Forrester’s The Business Impact of Customer Experience, 2014 report looks at the link between customer experience and consumers’ loyalty to a company. Unsurprisingly, the correlation is high. And the business case is strong. The research shows loyalty-based revenue benefit for a firm going from a below-average customer experience index score for its industry to above-average, ranged from $55 million for consumer internet service providers to $1.6 billion for wireless providers.

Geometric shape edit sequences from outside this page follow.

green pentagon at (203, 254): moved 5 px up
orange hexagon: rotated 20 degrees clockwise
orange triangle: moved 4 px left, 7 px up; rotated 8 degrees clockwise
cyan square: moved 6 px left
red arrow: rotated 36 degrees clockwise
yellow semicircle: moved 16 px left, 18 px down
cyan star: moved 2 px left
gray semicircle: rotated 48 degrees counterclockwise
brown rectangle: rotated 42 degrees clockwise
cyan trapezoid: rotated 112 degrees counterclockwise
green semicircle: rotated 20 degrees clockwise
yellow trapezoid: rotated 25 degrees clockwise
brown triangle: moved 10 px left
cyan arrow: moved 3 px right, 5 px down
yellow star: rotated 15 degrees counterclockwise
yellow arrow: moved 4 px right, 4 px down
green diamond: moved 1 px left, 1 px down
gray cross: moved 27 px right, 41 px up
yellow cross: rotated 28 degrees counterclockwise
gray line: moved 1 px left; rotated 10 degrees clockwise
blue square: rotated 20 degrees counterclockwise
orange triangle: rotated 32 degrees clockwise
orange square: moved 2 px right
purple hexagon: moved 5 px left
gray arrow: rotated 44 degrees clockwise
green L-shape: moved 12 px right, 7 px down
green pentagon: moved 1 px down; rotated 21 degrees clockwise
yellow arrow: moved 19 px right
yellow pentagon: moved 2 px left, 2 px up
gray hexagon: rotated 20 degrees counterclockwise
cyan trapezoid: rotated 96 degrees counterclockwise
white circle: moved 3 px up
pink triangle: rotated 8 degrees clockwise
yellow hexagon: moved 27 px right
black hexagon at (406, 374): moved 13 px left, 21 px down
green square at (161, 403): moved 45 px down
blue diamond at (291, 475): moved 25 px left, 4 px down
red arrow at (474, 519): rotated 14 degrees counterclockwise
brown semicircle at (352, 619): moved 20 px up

And then there’s personalisation. There’s certainly a move towards the individualisation of the consumer process. Companies are increasingly using predictive analytics to up and cross-sell to consumers based on their individual buying and browsing habits. It’s no longer just about knowing the customer’s name; it’s now about making sure offers are bespoke.
NEW ADVISERS
A 2013 IBM study, The Customer-Activated Enterprise, says that customers are the “new” business advisers, claiming that 90 per cent of senior leaders expected extensive collaboration with customers within the next five years. More than half (54 per cent) of chief executives said customers now have a considerable influence on their enterprises and, crucially, the outperformers are 24 per cent more likely than underperformers to have given the customer a prime seat at the boardroom table.
The report highlights that in the first IBM study of this kind, released in 2004, chief executives ranked their own customers as sixth on the list of all market factors they believed would drive the most change in their organisations. What we see today is a very different story, where empowered customers now lead the agenda.